NCCL Release 2.28.3
This is the NCCL 2.28.3 release notes. For previous NCCL release notes, refer to the NCCL Archives.
Compatibility
-
Deep learning framework containers. Refer to the Support Matrix for the supported container version.
-
This NCCL release supports CUDA 12.x and CUDA 13.x.
Key Features and Enhancements
This NCCL release includes the following key features and enhancements.
- Added Device API, an experimental device-side API to integrate NCCL communication directly into application kernels. The signatures and functionality may evolve in future releases. No ABI compatibility is currently guaranteed for this API. Applications must be recompiled with each new NCCL release.
- Symmetric kernels were reimplemented using the device API and have support for aggregating symmetric operations using ncclGroupStart/End.
- Added new host collective APIs: ncclAlltoAll, ncclScatter, and ncclGather.
- Added experimental support for CMake as an alternative to building with Makefiles. Known issues to be fixed in an upcoming release: pkg.build and Device API are not supported.
- Reduced SM utilization within a single (MN)NVL domain by using CE (Copy Engine) Collectives. Freed up more SM capacity for the application when using ncclAlltoAll, ncclGather, or ncclScatter. To enable the feature, register buffers into symmetric windows and use the NCCL_CTA_POLICY_ZERO flag in the communicator config_t.
- Decreased max CTA count from 32 to 16 on Blackwell. This improvement decreased SM overhead by 50%, but it may cause a performance drop on Blackwell. It can be overridden by setting NCCL_MIN_CTAS=32 and NCCL_MAX_CTAS=32, or setting the same in the communicator config. Based on community feedback, future versions may consider different trade-offs between performance and SM overhead.
- Network Plugin added version 11 which supports per-communicator init/finalize. Now passes information about communication operations to be executed on the network end point. Added multi-request net API to help anticipate and optimize multiple send/recv requests.
- Profiler Plugin added support for API events (group, collective, and p2p) and for tracking kernel launches. Added Inspector Profiler example plugin for always-on performance monitoring and a hook to Google’s CoMMA profiler on github.
- Tuner Plugin exposed NCCL tuning constants with ncclTunerConstants_v5_t and added NVL Domain Information API.
- Plugin system added support for multiple plugin types from a single shared object.
- Added new option NCCL_MNNVL_CLIQUE_ID=-2 which will use rack serial number to partition the MNNVL clique. This will limit NVLink domains to GPUs within a single rack.
- Added NCCL_NETDEVS_POLICY to control how NET devices are assigned to GPUs. The default (AUTO) is the policy used in previous versions.
- Added NCCL_SINGLE_PROC_MEM_REG_ENABLE control variable to enable NVLS UB registration in the “one process, multiple ranks" case as opt in.

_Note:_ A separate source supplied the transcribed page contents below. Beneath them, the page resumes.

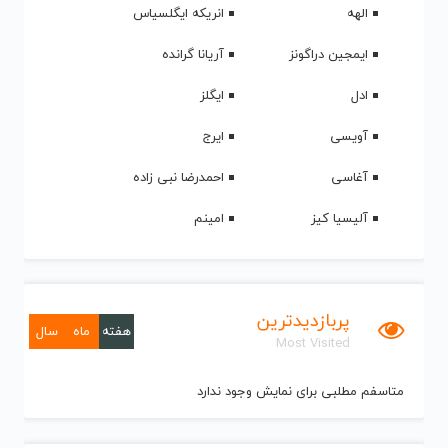
الهه
انریکه ایگلسیاس
ایمجین دراگونز
آریانا گرانده
ادل
ایگلز
آویسی
ایرج
آغاسی
احمدرضا نبی زاده
آلیسیا کیز
امینم
پربازدیدترین
هفته
ماه
سال
Most Visited
متاسفم مطلبی برای نمایش وجود ندارد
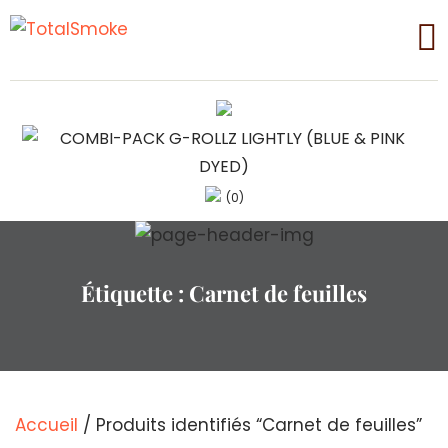
(0)
Étiquette :
Carnet de feuilles
Accueil
/ Produits identifiés “Carnet de feuilles”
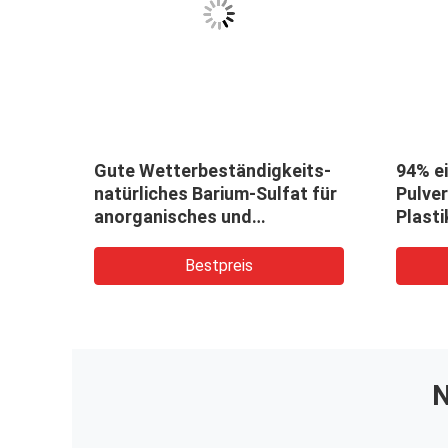
Gute Wetterbeständigkeits-
94% e
natürliches Barium-Sulfat für
Pulver
anorganisches und
Plasti
organisches Pigment
Bestpreis
N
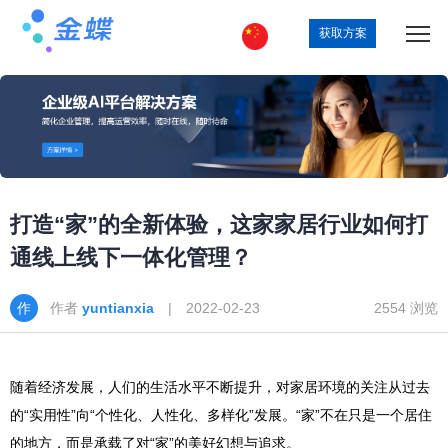
获取方案
打造“家”的全新体验，这家家居行业如何打
通线上线下一体化管理？
作者
yuntianxia
| 2022-02-23
2554 浏览
随着经济发展，人们的生活水平不断提升，对家居环境的关注从过去
的“实用性”向“个性化、人性化、多样化”发展。“家”不在只是一个居住
的地方，而是承载了对“家”的美好幻想与追求。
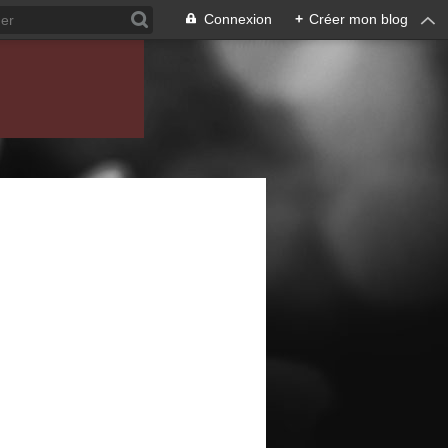
Connexion
+
Créer mon blog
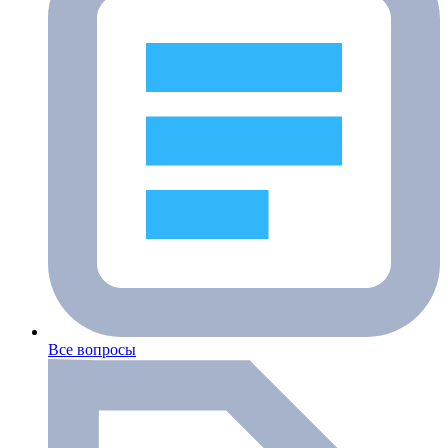
Все вопросы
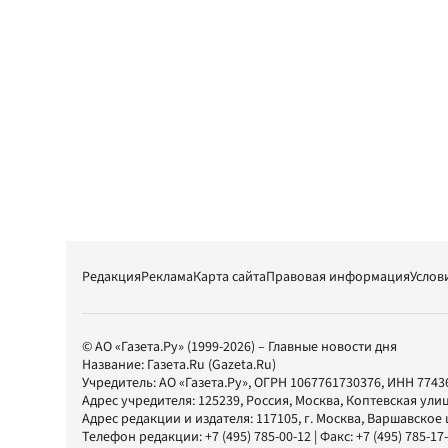
Редакция
Реклама
Карта сайта
Правовая информация
Услов
© АО «Газета.Ру» (1999-2026) – Главные новости дня
Название:
Газета.Ru
(Gazeta.Ru)
Учредитель:
АО «Газета.Ру»
, ОГРН 1067761730376, ИНН 7743
Адрес учредителя: 125239, Россия, Москва, Коптевская улиц
Адрес редакции и издателя:
117105
, г.
Москва
,
Варшавское шо
Телефон редакции:
+7 (495) 785-00-12
| Факс:
+7 (495) 785-17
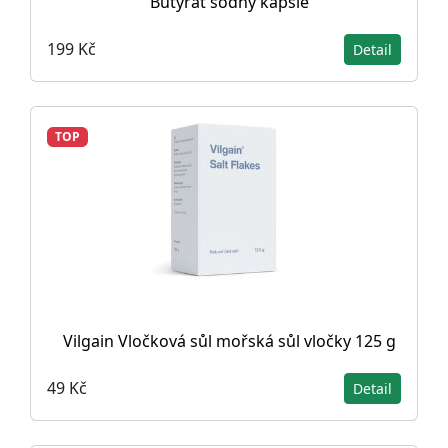
Butyrát sodný kapsle
199 Kč
Detail
TOP
Vilgain Vločková sůl mořská sůl vločky 125 g
49 Kč
Detail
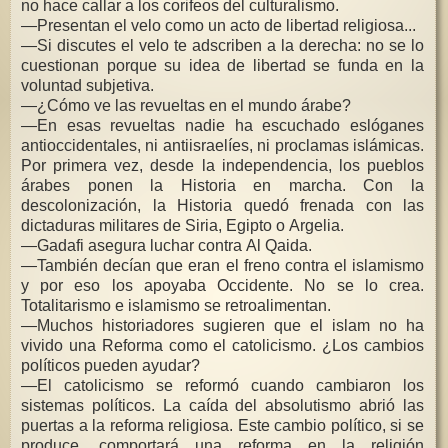
no hace callar a los corifeos del culturalismo.
—Presentan el velo como un acto de libertad religiosa...
—Si discutes el velo te adscriben a la derecha: no se lo
cuestionan porque su idea de libertad se funda en la
voluntad subjetiva.
—¿Cómo ve las revueltas en el mundo árabe?
—En esas revueltas nadie ha escuchado eslóganes
antioccidentales, ni antiisraelíes, ni proclamas islámicas.
Por primera vez, desde la independencia, los pueblos
árabes ponen la Historia en marcha. Con la
descolonización, la Historia quedó frenada con las
dictaduras militares de Siria, Egipto o Argelia.
—Gadafi asegura luchar contra Al Qaida.
—También decían que eran el freno contra el islamismo
y por eso los apoyaba Occidente. No se lo crea.
Totalitarismo e islamismo se retroalimentan.
—Muchos historiadores sugieren que el islam no ha
vivido una Reforma como el catolicismo. ¿Los cambios
políticos pueden ayudar?
—El catolicismo se reformó cuando cambiaron los
sistemas políticos. La caída del absolutismo abrió las
puertas a la reforma religiosa. Este cambio político, si se
produce, comportará una reforma en la religión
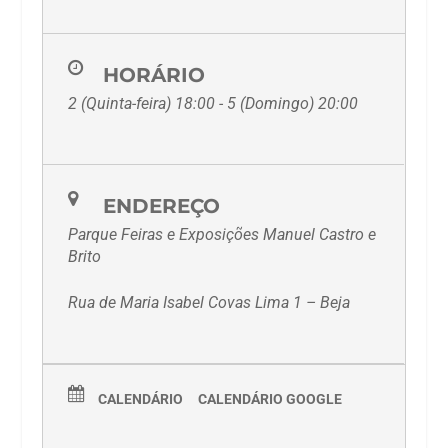
HORÁRIO
2 (Quinta-feira) 18:00 - 5 (Domingo) 20:00
ENDEREÇO
Parque Feiras e Exposições Manuel Castro e
Brito
Rua de Maria Isabel Covas Lima 1 – Beja
CALENDÁRIO
CALENDÁRIO GOOGLE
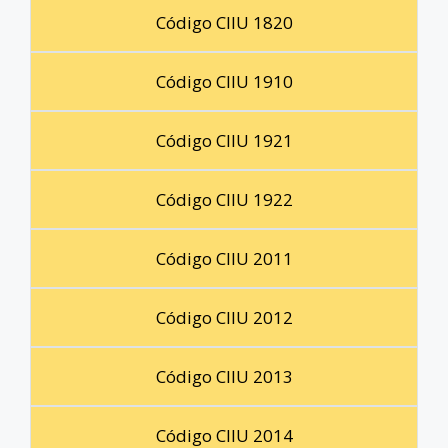
Código CIIU 1820
Código CIIU 1910
Código CIIU 1921
Código CIIU 1922
Código CIIU 2011
Código CIIU 2012
Código CIIU 2013
Código CIIU 2014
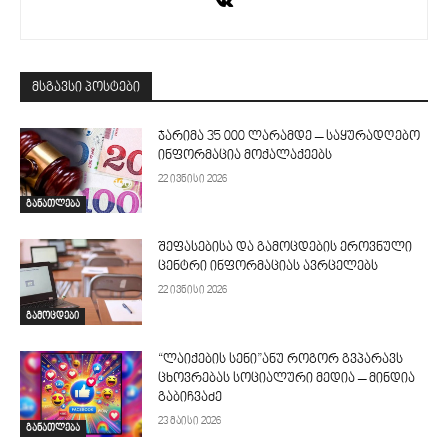
მსგავსი პოსტები
ჯარიმა 35 000 ლარამდე – საყურადღებო
ინფორმაცია მოქალაქეებს
22 ივნისი 2026
განათლება
შეფასებისა და გამოცდების ეროვნული
ცენტრი ინფორმაციას ავრცელებს
22 ივნისი 2026
გამოცდები
“ლაიქების სენი”ანუ როგორ გვპარავს
ცხოვრებას სოციალური მედია – მინდია
გაბიჩვაძე
23 მაისი 2026
განათლება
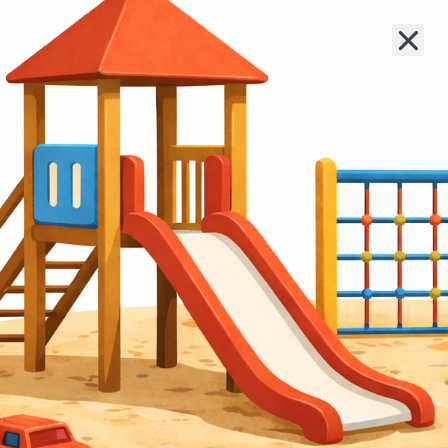
Lernziel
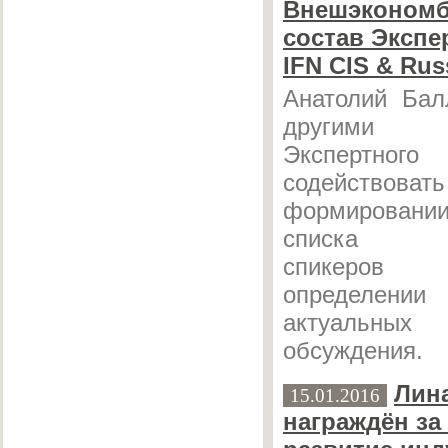
Внешэкономб
состав Экспе
IFN CIS & Rus
Анатолий Бал
другими у
Экспертного
содейст
формировани
списка пр
спикеро
определен
актуальн
обсуждения.
Лин
15.01.2016
награждён за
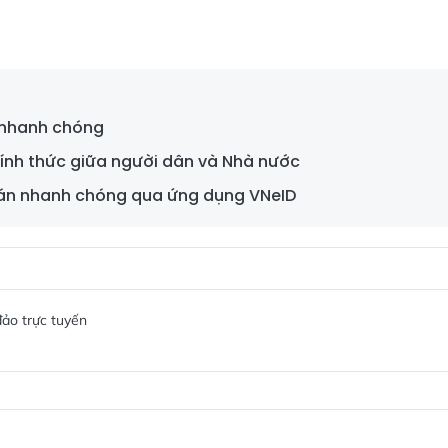
D nhanh chóng
hính thức giữa người dân và Nhà nước
oán nhanh chóng qua ứng dụng VNeID
đảo trực tuyến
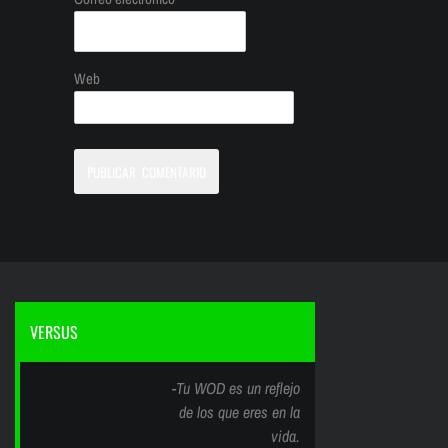
Web
VERSUS
-Tu WOD es un reflejo
de los que eres en la
vida.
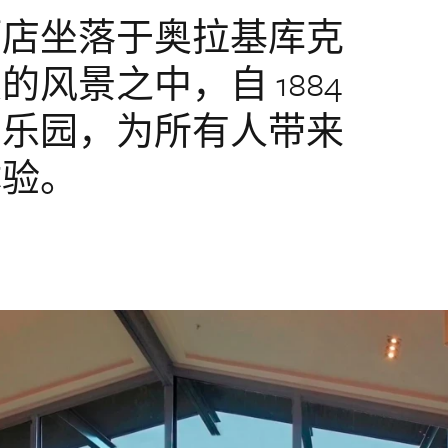
酒店坐落于奥拉基库克
风景之中，自 1884
的乐园，为所有人带来
体验。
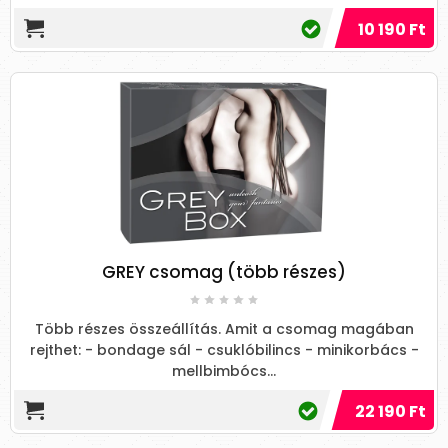
10 190 Ft
GREY csomag (több részes)
Több részes összeállítás. Amit a csomag magában
rejthet: - bondage sál - csuklóbilincs - minikorbács -
mellbimbócs...
22 190 Ft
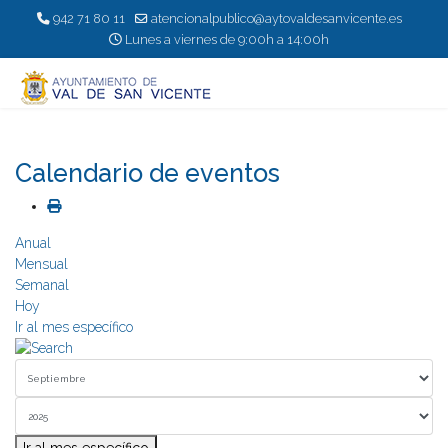
942 71 80 11
atencionalpublico@aytovaldesanvicente.es
Lunes a viernes de 9:00h a 14:00h
Calendario de eventos
Anual
Mensual
Semanal
Hoy
Ir al mes específico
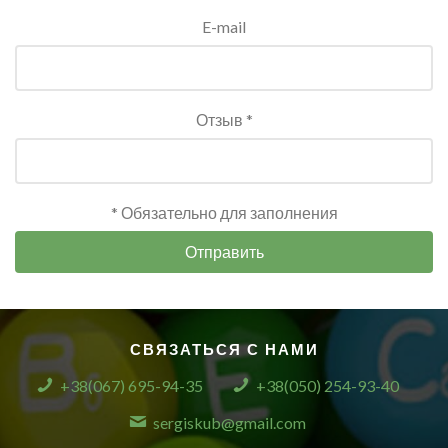
E-mail
Отзыв *
* Обязательно для заполнения
Отправить
СВЯЗАТЬСЯ С НАМИ
+38(067) 695-94-35
+38(050) 254-93-40
sergiskub@gmail.com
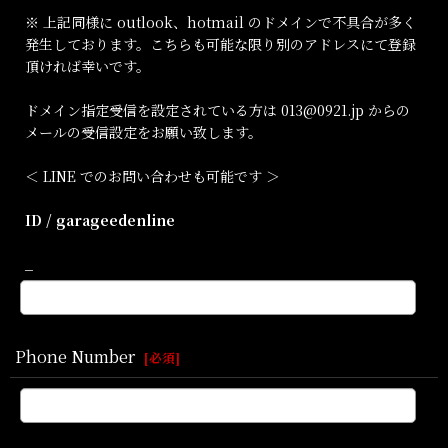
※ 上記同様に outlook、hotmail のドメインで不具合が多く
発生しております。こちらも可能な限り別のアドレスにて登録
頂ければ幸いです。
ドメイン指定受信を設定されている方は 013@0921.jp からの
メールの受信設定をお願い致します。
＜ LINE でのお問い合わせも可能です ＞
ID / garageedenline
_
Phone Number
[
必須
]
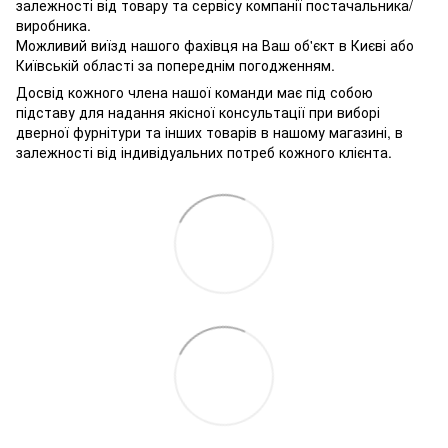
залежності від товару та сервісу компанії постачальника/
виробника.
Можливий виїзд нашого фахівця на Ваш об'єкт в Києві або
Київській області за попереднім погодженням.
Досвід кожного члена нашої команди має під собою
підставу для надання якісної консультації при виборі
дверної фурнітури та інших товарів в нашому магазині, в
залежності від індивідуальних потреб кожного клієнта.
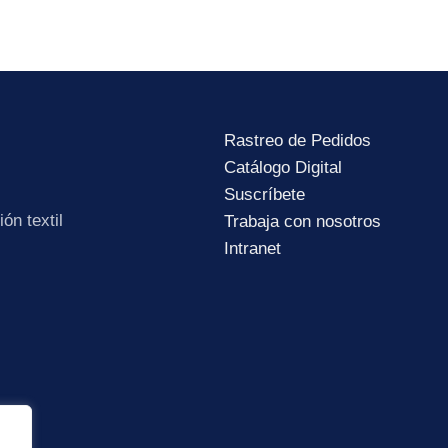
Rastreo de Pedidos
Catálogo Digital
Subir su cv*
Suscríbete
ón textil
Trabaja con nosotros
Intranet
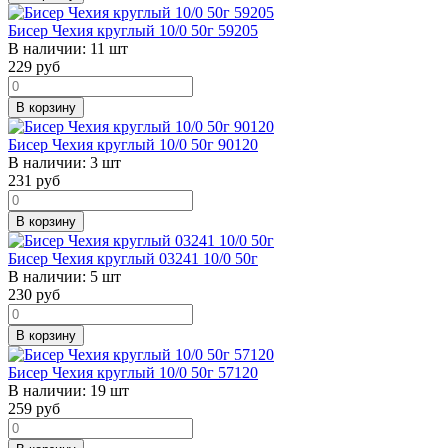
Бисер Чехия круглый 10/0 50г 59205
В наличии:
11 шт
229
руб
В корзину
Бисер Чехия круглый 10/0 50г 90120
В наличии:
3 шт
231
руб
В корзину
Бисер Чехия круглый 03241 10/0 50г
В наличии:
5 шт
230
руб
В корзину
Бисер Чехия круглый 10/0 50г 57120
В наличии:
19 шт
259
руб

- Moved nChannelsPerNetPeer into ncclConfig. NCCL_NCHANNELS_PER_NET_PEER can override the value in ncclConfig.
- Enabled PXN over C2C by default, which can improve performance for Grace-Blackwell platforms by allowing NCCL to leverage the NIC attached to a peer GPU over NVLINK, C2C, and PCIe. It can be disabled by setting NCCL_PXN_C2C=0.
Fixed Issues
The following issues have been resolved in NCCL 2.28.3:
- Allowed FP8 support for non-reductive operations on pre-sm90 devices.
- Fixed NVLS+CollNet and temporarily disabled COLLNET_CHAIN for >8 GPUs.
- Fixed considering non-running interfaces for socket traffic. Now NCCL will not attempt to use interfaces that do not have the IFF_RUNNING bit.
- Improved response to RoCE link flaps. Instead of reporting an "unknown event" it will now report "GID table changed."
- Moved libvirt bridge interface to the end of possible interfaces so that it is considered last. These interfaces are usually virtual bridges to relay traffic to containers running on the host and cannot be used for traffic to a remote node and are therefore unsuitable.
Updating the GPG Repository Key
To best ensure the security and reliability of our RPM and Debian package repositories, NVIDIA is updating and rotating the signing keys used by apt, dnf/yum, and zypper package managers beginning on April 27, 2022. Failure to update your repository signing keys will result in package management errors when attempting to access or install NCCL packages. To ensure continued access to the latest NCCL release, please follow the updated NCCL installation guide.